Qui a-t-il de plus con qu’un américain ? Le saviez-vous, certains d’entre eux chassent les tornades ? Non pas uniquement par plaisir morbide que de voir cet élément de destruction naturel, mais aussi pour se confronter à la peur, au jeu de qui fuira au dernier moment ou qui jouera avec sa vie pour voir si son équipement saura résister. On suivra ainsi d’un côté un influenceur YouTube / Tiktok (Glen Powell) se targuant de pouvoir « chevaucher » des tornades, et de l’autre Javi (Anthony Ramos), travaillant pour une société capitalisant sur les dégâts provoquées par ces dernières. Au milieu, Kate (Daisy Edgar-Jones) va tenter de surmonter ses traumatismes pour travailler une fois de plus sur une technologie de contrôle météorologique et se prévenir contre ces catastrophes.
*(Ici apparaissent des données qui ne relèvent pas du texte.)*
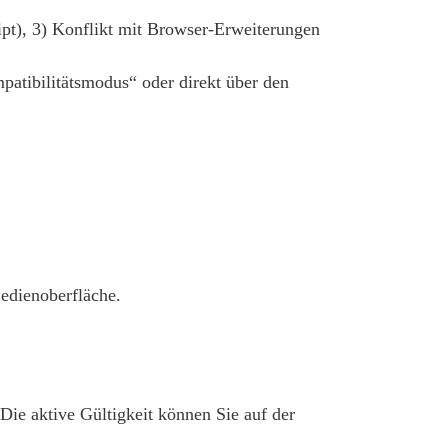
ript), 3) Konflikt mit Browser-Erweiterungen
atibilitätsmodus“ oder direkt über den
edienoberfläche.
. Die aktive Gültigkeit können Sie auf der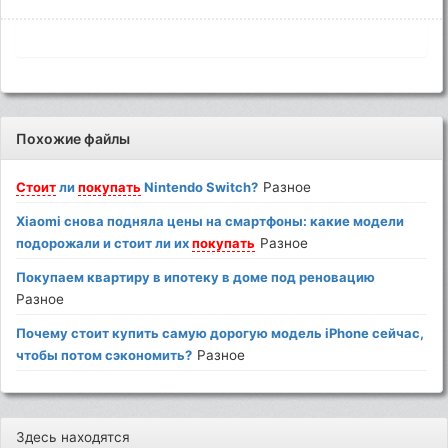
Похожие файлы
Стоит
ли
покупать
Nintendo Switch?
Разное
Xiaomi снова подняла цены на смартфоны: какие модели
подорожали и стоит ли их
покупать
Разное
Покупаем квартиру в ипотеку в доме под реновацию
Разное
Почему стоит купить самую дорогую модель iPhone сейчас,
чтобы потом сэкономить?
Разное
Здесь находятся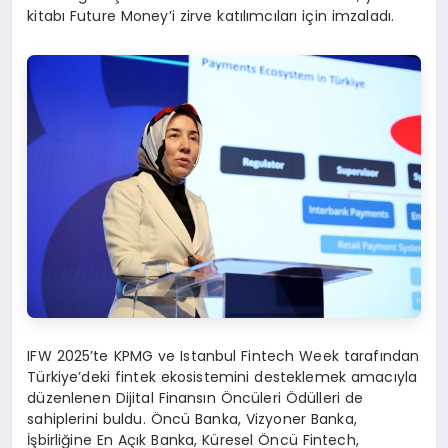
kitabı Future Money’i zirve katılımcıları için imzaladı.
IFW 2025’te KPMG ve Istanbul Fintech Week tarafından
Türkiye’deki fintek ekosistemini desteklemek amacıyla
düzenlenen Dijital Finansın Öncüleri Ödülleri de
sahiplerini buldu. Öncü Banka, Vizyoner Banka,
İşbirliğine En Açık Banka, Küresel Öncü Fintech,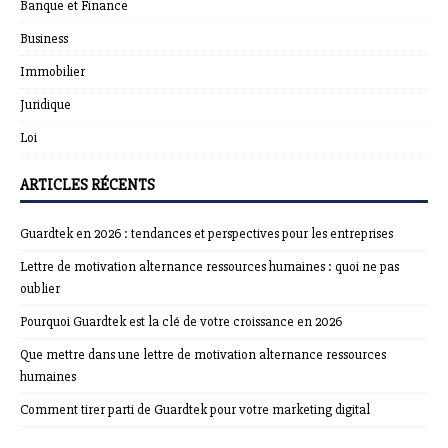
Banque et Finance
Business
Immobilier
Juridique
Loi
ARTICLES RÉCENTS
Guardtek en 2026 : tendances et perspectives pour les entreprises
Lettre de motivation alternance ressources humaines : quoi ne pas
oublier
Pourquoi Guardtek est la clé de votre croissance en 2026
Que mettre dans une lettre de motivation alternance ressources
humaines
Comment tirer parti de Guardtek pour votre marketing digital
Loin d’être un blockbuster décérébré, le film démarre de façon assez crue avec tout simplement l’échec d’une étude scientifique (avec Kiernan Shipka notamment) qui tourne au désastre. La nature n’est pas toujours clémente, et le film montre d’emblée qu’il n’y a pas toujours obligation à inventer des menaces cosmiques ou autre pour impressionner : il y a déjà tout ce qu’il faut dans la réalité. Avec cependant un énorme bémol : à voir le film, on croirait que de milliers de tornades spectaculaires dévastent en permanence toute l’Amérique profonde, ce qui est impossible à croire d’un œil extérieur. Et le pire, c’est que c’est vrai ! Dans ce qui est appelé la « Tornado valley », pendant la saison octobre/novembre, c’est bien des dizaines de tornades qui ravagent la vallée chaque jour ! Mais même avec quelques réticences de suspension d’incrédulité, le film est une réussite sur tout ce qu’il entreprend : il dénonce intelligemment les comportements inconscients, les limitations de la science et met en garde contre la volonté de vouloir tout contrôler, tout en montrant que l’homme peut avoir une influence sur la nature, et le spectacle est à la hauteur. Les effets spéciaux sont incroyables, et avec 155 M$ de budget il fait bien mieux que nombre de productions plus pharaoniques encore, et surtout on ne se contentera pas de deux trois scènes tapageuses. On verra quantité de diverses tornades, avec une grande générosité et diversité de destruction, et ce dès l’introduction. Alors oui, il faut rentrer dans le délire de la chasse aux tornades, ou non d’ailleurs, mais dans tous les cas on ne peut qu’être agréablement surpris par la force de la mise en scène, grandiose, et même l’écriture se montre maligne avec des protagonistes – sauf celui de David Corenswet, au charisme inexistant, ce qui fait très peur pour le prochain Superman – allant au delà des clichés habituels. En vrai on retrouve le plaisir régressif des blockbusters des années 80-90, avec un savoir-faire modernisé et une relecture plus réfléchie, ce qui est déjà beaucoup.